A consciência do autor, no momento da escrita, e a do leitor, encontram-se em uma relação de escrita e leitura. Ou seja, a mente do leitor é o palco em que entidade mentais se apresentam e o eu do leitor empático se confunde com o eu existente na obra lida. (POULET, 1976, p. 74, 75, 76).
Dessa interação surge uma terceira consciência, um terceiro ser, que é a fusão entre o eu da obra e o eu leitor. Se basear apenas no que o texto diz e não em críticos, estudiosos, influências filosóficas etc, é o que o crítico literário Leo Spitzer faz para interpretar o poema O êxtase, de John Donne, "preferi acreditar no que o poeta diz de inicio, com voz inconfundivelmente verídica, sobre a beleza e a realidade do ekstasis espiritual." (SPITZER. 2003, p. 54).
Se a relevância estivesse na biografia do autor, em sua hereditariedade, genética e assim por diante, a obra machadiana não teria sido reconhecida em seu tempo, pois Machado era mulato, isso em uma sociedade escravocata. Não era de boa aparência e não tinha saúde. Era raquítico, míope, epilético.
Mas em que residia a valoração da obra de Machado? Nas histórias singulares, extraordinárias? Não necessariamente.
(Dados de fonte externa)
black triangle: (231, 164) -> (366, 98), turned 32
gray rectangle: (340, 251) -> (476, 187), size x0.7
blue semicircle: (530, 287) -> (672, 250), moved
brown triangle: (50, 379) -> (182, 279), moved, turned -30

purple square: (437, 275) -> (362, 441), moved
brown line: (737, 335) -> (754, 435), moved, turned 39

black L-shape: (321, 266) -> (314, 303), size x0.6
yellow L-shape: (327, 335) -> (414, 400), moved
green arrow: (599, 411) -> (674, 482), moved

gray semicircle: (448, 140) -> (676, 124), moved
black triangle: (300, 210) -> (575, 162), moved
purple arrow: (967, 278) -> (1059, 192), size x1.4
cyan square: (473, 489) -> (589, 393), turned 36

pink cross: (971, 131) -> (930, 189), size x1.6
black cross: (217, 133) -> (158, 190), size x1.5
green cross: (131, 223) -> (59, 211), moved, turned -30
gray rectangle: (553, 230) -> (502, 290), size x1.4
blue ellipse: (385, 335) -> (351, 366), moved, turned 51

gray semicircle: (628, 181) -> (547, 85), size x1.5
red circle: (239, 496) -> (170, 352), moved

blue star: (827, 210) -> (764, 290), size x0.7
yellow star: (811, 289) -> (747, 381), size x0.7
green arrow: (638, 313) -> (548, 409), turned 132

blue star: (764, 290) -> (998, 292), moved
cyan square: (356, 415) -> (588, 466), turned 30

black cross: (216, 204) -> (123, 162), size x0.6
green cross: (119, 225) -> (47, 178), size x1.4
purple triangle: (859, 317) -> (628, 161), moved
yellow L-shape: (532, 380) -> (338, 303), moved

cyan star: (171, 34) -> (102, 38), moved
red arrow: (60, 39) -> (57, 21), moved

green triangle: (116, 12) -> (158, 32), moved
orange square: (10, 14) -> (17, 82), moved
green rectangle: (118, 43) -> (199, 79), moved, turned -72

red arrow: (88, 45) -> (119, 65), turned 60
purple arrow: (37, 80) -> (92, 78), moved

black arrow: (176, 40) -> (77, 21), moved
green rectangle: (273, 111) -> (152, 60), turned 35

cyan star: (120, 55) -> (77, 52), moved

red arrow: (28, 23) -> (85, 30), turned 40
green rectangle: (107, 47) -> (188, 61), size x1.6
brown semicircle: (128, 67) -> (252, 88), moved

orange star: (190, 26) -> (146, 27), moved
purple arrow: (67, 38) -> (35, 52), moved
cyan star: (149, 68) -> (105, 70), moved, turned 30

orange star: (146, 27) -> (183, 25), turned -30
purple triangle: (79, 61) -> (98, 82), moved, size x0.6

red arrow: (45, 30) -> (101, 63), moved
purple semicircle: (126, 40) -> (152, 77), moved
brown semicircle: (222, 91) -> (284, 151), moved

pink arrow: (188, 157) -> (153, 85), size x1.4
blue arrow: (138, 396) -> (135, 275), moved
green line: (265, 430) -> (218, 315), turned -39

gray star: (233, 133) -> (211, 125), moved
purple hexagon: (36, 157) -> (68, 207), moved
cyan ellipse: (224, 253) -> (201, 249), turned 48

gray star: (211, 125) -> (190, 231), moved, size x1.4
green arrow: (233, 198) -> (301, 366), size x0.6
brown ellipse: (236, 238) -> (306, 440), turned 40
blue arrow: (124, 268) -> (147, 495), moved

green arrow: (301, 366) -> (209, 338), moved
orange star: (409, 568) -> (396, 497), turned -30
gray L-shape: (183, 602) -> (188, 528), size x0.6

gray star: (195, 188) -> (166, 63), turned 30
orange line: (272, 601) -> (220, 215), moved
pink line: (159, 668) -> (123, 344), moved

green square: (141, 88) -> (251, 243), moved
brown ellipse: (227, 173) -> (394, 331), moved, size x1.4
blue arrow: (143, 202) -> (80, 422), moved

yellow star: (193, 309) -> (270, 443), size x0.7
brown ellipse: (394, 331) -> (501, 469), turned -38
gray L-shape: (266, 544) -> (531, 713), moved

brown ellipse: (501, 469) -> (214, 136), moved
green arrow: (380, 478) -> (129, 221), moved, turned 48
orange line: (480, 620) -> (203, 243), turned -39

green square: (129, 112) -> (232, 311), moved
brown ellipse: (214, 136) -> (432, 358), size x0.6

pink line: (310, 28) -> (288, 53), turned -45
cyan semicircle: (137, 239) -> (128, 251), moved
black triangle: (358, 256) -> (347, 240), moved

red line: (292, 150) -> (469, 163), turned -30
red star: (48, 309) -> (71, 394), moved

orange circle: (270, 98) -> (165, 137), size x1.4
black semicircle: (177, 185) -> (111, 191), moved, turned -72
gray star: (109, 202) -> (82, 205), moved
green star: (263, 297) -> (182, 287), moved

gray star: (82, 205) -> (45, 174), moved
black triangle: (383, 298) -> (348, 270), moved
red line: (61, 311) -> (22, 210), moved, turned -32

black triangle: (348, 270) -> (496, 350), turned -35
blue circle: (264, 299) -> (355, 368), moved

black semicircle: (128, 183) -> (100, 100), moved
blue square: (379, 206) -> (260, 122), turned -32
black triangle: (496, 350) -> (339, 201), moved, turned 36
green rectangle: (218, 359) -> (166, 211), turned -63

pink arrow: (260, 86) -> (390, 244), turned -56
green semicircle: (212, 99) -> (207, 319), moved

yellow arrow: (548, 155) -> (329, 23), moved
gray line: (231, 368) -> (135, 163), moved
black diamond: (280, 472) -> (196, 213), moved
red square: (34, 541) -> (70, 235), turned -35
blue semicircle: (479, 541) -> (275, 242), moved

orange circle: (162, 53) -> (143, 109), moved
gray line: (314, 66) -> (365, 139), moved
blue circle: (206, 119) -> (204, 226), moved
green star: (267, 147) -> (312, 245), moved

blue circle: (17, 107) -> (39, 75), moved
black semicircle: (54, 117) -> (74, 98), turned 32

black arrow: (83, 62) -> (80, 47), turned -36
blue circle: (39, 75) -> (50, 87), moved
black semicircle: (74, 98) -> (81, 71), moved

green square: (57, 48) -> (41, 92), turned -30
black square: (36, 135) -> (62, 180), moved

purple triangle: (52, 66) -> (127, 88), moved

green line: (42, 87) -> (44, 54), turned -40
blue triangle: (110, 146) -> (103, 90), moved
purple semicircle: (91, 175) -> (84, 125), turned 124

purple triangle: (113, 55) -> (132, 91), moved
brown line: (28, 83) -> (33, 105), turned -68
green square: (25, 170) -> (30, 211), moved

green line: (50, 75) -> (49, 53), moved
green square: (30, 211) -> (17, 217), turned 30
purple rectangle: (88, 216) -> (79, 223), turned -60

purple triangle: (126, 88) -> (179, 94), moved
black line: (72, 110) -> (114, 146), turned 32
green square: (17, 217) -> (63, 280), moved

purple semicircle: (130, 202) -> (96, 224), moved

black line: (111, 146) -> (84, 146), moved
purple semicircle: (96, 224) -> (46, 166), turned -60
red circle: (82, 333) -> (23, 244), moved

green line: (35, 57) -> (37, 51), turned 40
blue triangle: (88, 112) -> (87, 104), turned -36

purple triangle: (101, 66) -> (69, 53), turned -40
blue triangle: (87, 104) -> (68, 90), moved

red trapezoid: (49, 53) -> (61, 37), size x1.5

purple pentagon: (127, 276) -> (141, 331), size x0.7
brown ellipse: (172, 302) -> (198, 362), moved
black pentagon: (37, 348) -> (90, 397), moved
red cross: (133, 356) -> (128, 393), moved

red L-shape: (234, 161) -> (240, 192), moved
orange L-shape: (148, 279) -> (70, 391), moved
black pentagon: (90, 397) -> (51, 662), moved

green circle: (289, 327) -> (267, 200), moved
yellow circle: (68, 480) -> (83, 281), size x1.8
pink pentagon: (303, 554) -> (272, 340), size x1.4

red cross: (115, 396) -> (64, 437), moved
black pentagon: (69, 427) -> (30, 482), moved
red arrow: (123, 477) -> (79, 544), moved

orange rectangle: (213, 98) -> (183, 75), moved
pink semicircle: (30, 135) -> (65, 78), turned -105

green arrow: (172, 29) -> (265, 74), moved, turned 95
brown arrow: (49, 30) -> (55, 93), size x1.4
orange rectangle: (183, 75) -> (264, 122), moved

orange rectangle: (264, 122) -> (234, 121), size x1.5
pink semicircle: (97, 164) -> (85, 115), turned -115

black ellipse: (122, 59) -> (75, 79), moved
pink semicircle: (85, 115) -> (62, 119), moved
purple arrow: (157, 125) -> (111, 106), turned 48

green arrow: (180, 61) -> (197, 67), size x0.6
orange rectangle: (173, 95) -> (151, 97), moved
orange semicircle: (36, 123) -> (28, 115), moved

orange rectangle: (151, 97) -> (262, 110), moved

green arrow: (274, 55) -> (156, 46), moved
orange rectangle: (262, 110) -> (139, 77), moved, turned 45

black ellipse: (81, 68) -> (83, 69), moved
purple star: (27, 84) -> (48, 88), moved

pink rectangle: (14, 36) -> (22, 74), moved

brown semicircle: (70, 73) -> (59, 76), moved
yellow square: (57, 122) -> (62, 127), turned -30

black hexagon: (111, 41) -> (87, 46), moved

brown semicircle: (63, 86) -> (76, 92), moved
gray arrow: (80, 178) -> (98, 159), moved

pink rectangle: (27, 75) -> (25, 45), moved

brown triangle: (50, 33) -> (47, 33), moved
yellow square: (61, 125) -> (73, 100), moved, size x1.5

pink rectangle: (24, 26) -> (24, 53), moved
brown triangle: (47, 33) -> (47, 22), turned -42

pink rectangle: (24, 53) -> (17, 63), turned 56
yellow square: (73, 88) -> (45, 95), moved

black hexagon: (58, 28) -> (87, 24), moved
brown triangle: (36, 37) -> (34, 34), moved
Um dos maiores sucessos de Machado é Dom Casmurro: um homem velho e recluso que relembra sua vida com sua falecida esposa com a certeza de que foi traído, porém sem a comprovação do flagrante. O que tem de novo nesse tipo de situação? Nada de extraordinário. E sobre o tema? Adultério, suspeitas, ciúmes. Seriam esses temas originais? Claro que não, são temas comuns.
Quais seriam os parâmetros para um juízo de valor? De certo na estrutura, no enredo, a maneira de narrar, a organização, coerência, dinâmica, lógica interna da obra. Embora o contexto histórico ou em que situação a obra foi escrito sejam interessantes para uma melhor compreensão, entendimento do texto, em alguns casos, até mesmo informações sobre o autor, tais informações não devem servir de critério para empregar um juízo de valor sobre a obra.
De acordo com o filósofo, hermenêutico e psicólogo Wilhelm Dilthey, se por um lado, para o leitor compreender a obra, basta acessar o outro dentro da obra; por outro lado, para essa compreensão deixar de ser meramente particular e passar a ser uma interpretação reconhecida, precisa de um procedimento técnico objetivo, ou seja, hermenêutico, para assim dominar a arte da interpretação.
Nesse sentido, tanto o texto em si, com o seu uso gramatical, como as ideias existentes nele — que contém o passado para além de sua época — devem ser estudados. Isto é: "a interpretação gramatical, que avança no texto de conexão em conexão até chegar aos nexos supremos no todo da obra, e a interpretação psicológica, que parte da transposição para dentro do processo criativo" (DILTHEY , 2010, 378).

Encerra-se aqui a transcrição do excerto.